(Task inputs begins)
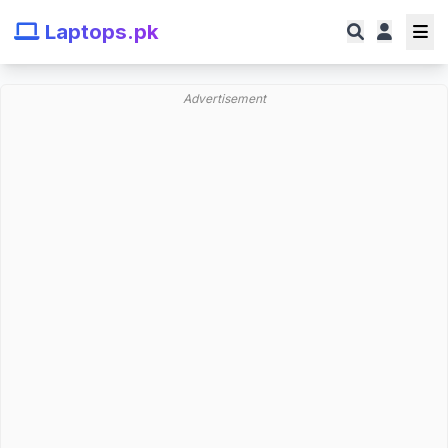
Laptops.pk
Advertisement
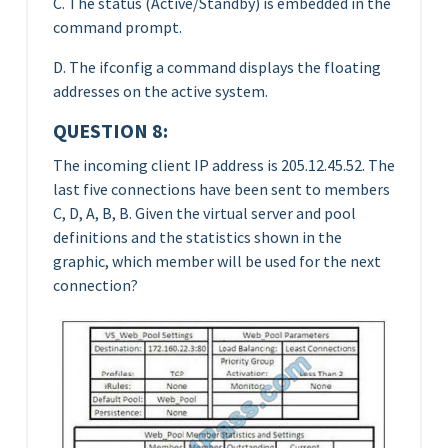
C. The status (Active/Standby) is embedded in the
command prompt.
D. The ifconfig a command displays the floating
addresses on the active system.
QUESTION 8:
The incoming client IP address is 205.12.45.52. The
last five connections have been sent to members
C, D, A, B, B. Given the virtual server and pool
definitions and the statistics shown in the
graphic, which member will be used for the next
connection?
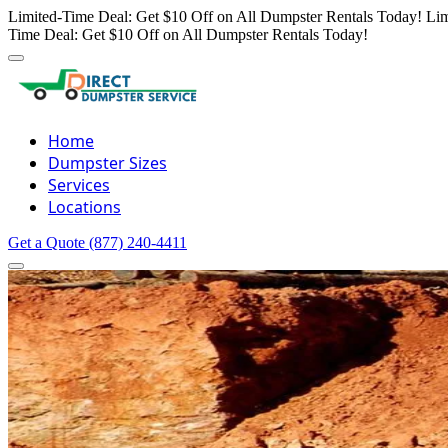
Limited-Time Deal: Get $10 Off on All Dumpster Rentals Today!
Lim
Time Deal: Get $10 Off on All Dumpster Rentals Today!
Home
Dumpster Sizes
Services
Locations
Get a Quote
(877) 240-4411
(Task inputs ends)
(Task inputs begins)
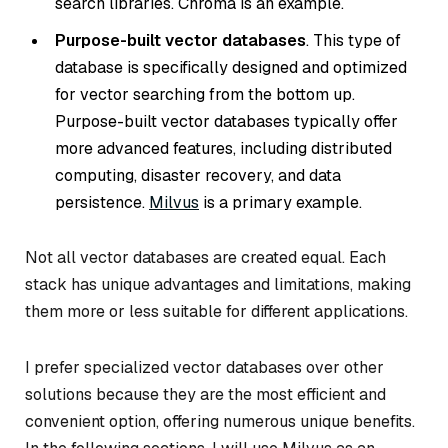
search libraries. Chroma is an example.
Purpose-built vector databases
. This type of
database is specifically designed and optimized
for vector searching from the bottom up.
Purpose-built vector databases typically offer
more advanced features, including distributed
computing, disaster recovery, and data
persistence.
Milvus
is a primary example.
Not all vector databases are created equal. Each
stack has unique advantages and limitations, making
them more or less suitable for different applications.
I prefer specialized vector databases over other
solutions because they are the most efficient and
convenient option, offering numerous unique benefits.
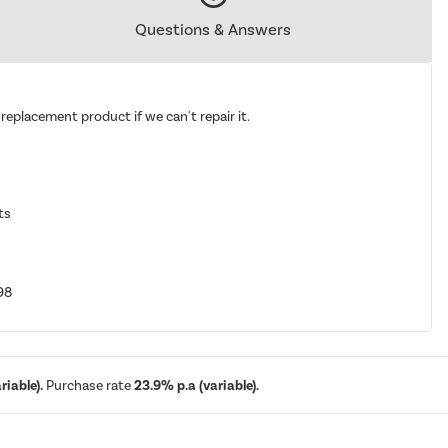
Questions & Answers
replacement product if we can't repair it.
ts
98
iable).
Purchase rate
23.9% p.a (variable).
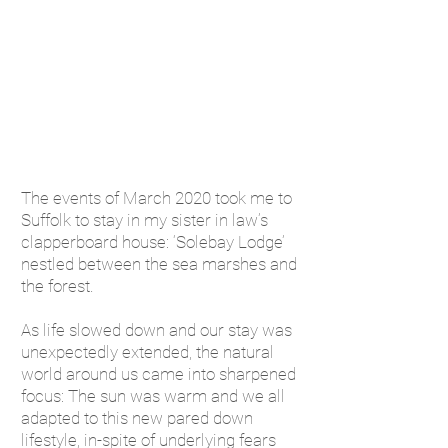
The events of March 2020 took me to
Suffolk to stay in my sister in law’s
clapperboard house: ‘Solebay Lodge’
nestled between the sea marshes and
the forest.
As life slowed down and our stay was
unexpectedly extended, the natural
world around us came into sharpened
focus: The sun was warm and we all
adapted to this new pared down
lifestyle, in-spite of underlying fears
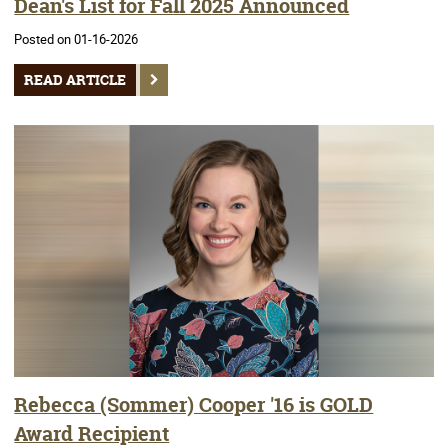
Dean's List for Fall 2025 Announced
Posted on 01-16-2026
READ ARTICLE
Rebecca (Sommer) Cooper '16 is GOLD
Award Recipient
(Task inputs ends)
Look above for the line with "23.9% p.a (variable)."; quote it and every line after it, stopping after the line with "Award Recipient", exactly, with nothing added and without pictures.

**Answer below:**
23.9% p.a (variable).
The events of March 2020 took me to
Suffolk to stay in my sister in law’s
clapperboard house: ‘Solebay Lodge’
nestled between the sea marshes and
the forest.
As life slowed down and our stay was
unexpectedly extended, the natural
world around us came into sharpened
focus: The sun was warm and we all
adapted to this new pared down
lifestyle, in-spite of underlying fears
Dean's List for Fall 2025 Announced
Posted on 01-16-2026
READ ARTICLE
Rebecca (Sommer) Cooper '16 is GOLD
Award Recipient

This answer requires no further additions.